The AI Wars march on
Big Tech invests heavily in artificial intelligence, to keep up with the competition.
CNN's Catherine Thorbecke reports that Amazon wants to let its investors know that it will not be left out of the latest AI arms race.
Amazon CEO Andy Jassy wrote to shareholders in a letter on Thursday that the company was 'investing heavily" into the technology behind chat bots such as ChatGPT.
Jassy's letter to shareholders stated that he has been working on his own large language models for some time. He believes it will improve the customer experience in virtually all areas. Jassy will continue to make substantial investments in these models in order to enhance our experiences as a seller, a brand, a creator, and primarily our consumer.
Google, Facebook parent Meta, and Microsoft all have talked about their increasing focus on generative artificial intelligence technology. This can generate compelling essays, stories, and visuals based on user prompts.
Amazon, Jassy said, wants to provide cheaper machine learning chips to smaller companies so they can train and run AI on their own.
Jassy told CNBC that most companies do not want to spend billions on training and years to get the best language models.
Jassy, a CNBC analyst, said that Jassy's clients wanted to be able to build on a model foundation that was already big and good, but then customize it to suit their needs.
Manhattan rents can be incredibly expensive
Rents are starting to fall across the nation, but not in New York City.
Anna Bahney of CNN reports that renting an apartment in Manhattan has never been more expensive than it was this March.
In March, the median rent for an apartment in Manhattan stood at $4,175. According to a report by Douglas Elliman and Miller Samuel, a brokerage and appraisal and consulting firm, this is up 12.8% compared to last year and up 2% compared to February.
A two-bedroom flat had a rent median of $5,680. This is up 18.3% compared to last year. Studio apartments rent for $3,190 on average, an increase of 16% over last year.
Renting a two-bedroom apartment in Manhattan on average costs $68,160 per year. This is before the cost of basic utilities like heat, internet and electricity. The average national salary in 2022 will be around $60,575.

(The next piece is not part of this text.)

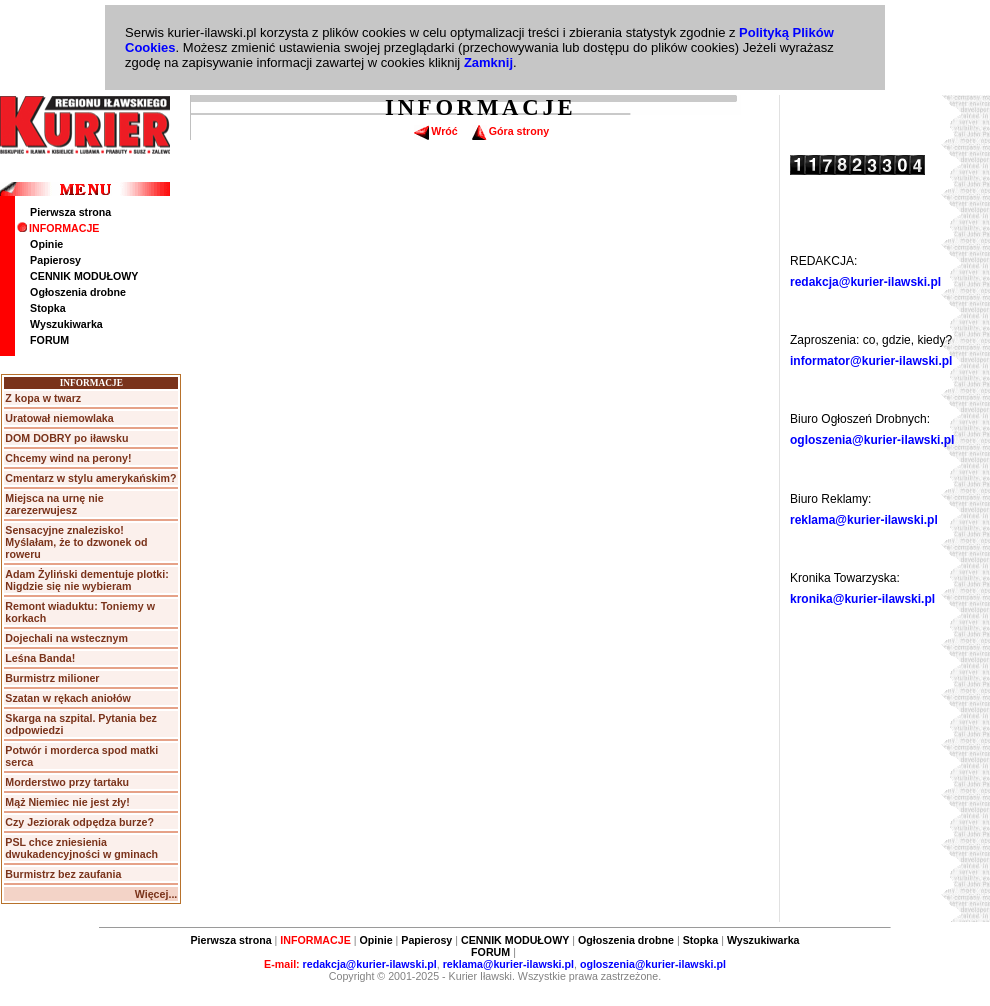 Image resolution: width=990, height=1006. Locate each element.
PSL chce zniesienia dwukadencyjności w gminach (81, 848)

Rents in Manhattan remained high in March due to the fact that mortgage rates had doubled in comparison to a year earlier, making home ownership unaffordable. Miller said that the failure of a few banks in March may have created an atmosphere of uncertainty, which encouraged people to consider renting instead.
According to the report leasing activity increased by 20.5% in February and was up 15.4% on last year.